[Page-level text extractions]
[Start of Attachment]

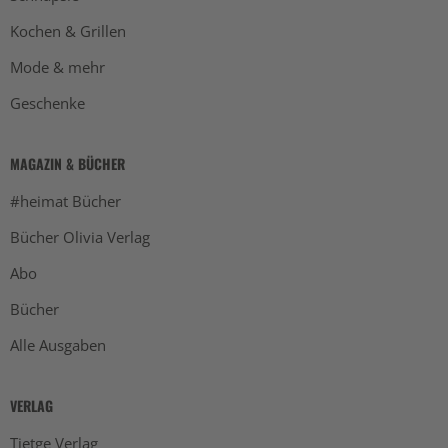
Kochen & Grillen
Mode & mehr
Geschenke
MAGAZIN & BÜCHER
#heimat Bücher
Bücher Olivia Verlag
Abo
Bücher
Alle Ausgaben
VERLAG
Tietge Verlag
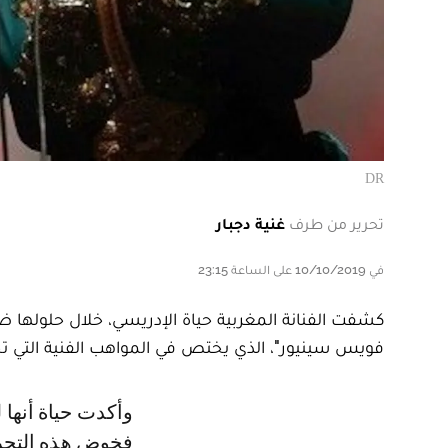
DR
تحرير من طرف
غنية دجبار
في 10/10/2019 على الساعة 23:15
كشفت الفنانة المغربية حياة الإدريسي، خلال حلولها ض
فويس سينيور"، الذي يختص في المواهب الفنية التي ت
وأكدت حياة أنها لن تقبل المشاركة في البرنامج حتى لو حصلت على دعوة خاصة،
فخوض هذه التجرب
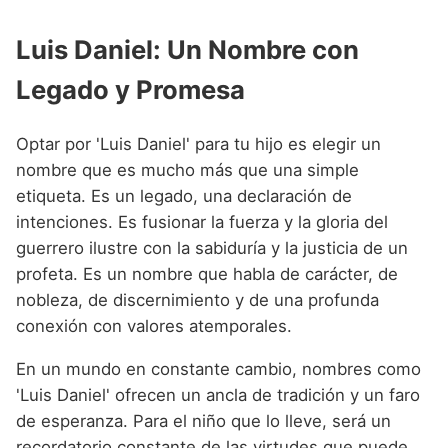
Luis Daniel: Un Nombre con
Legado y Promesa
Optar por 'Luis Daniel' para tu hijo es elegir un
nombre que es mucho más que una simple
etiqueta. Es un legado, una declaración de
intenciones. Es fusionar la fuerza y la gloria del
guerrero ilustre con la sabiduría y la justicia de un
profeta. Es un nombre que habla de carácter, de
nobleza, de discernimiento y de una profunda
conexión con valores atemporales.
En un mundo en constante cambio, nombres como
'Luis Daniel' ofrecen un ancla de tradición y un faro
de esperanza. Para el niño que lo lleve, será un
recordatorio constante de las virtudes que puede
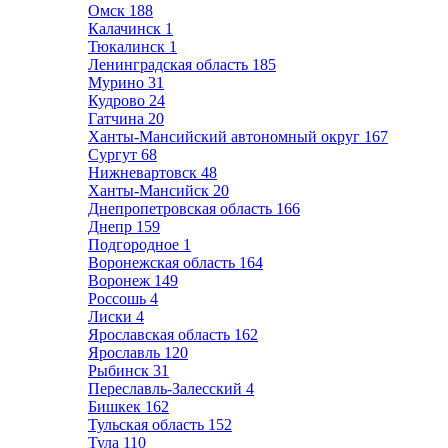
Омск
188
Калачинск
1
Тюкалинск
1
Ленинградская область
185
Мурино
31
Кудрово
24
Гатчина
20
Ханты-Мансийский автономный округ
167
Сургут
68
Нижневартовск
48
Ханты-Мансийск
20
Днепропетровская область
166
Днепр
159
Подгородное
1
Воронежская область
164
Воронеж
149
Россошь
4
Лиски
4
Ярославская область
162
Ярославль
120
Рыбинск
31
Переславль-Залесский
4
Бишкек
162
Тульская область
152
Тула
110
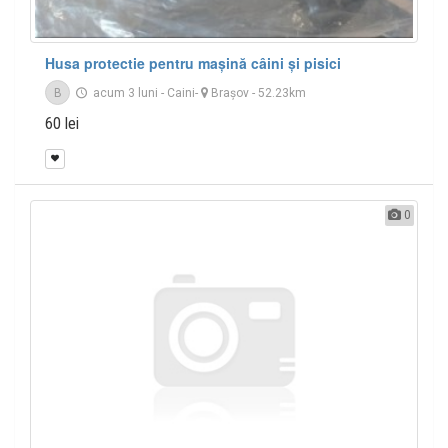
Husa protectie pentru mașină câini și pisici
B
acum 3 luni
-
Caini
-
Braşov
- 52.23km
60 lei
0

[End of Attachment]

:: What you need to do ::
Whenever the word "Daniel" shows up in a line, that line counts. Say how many lines of the data count, giving the number alone.

:: Answer space ::
3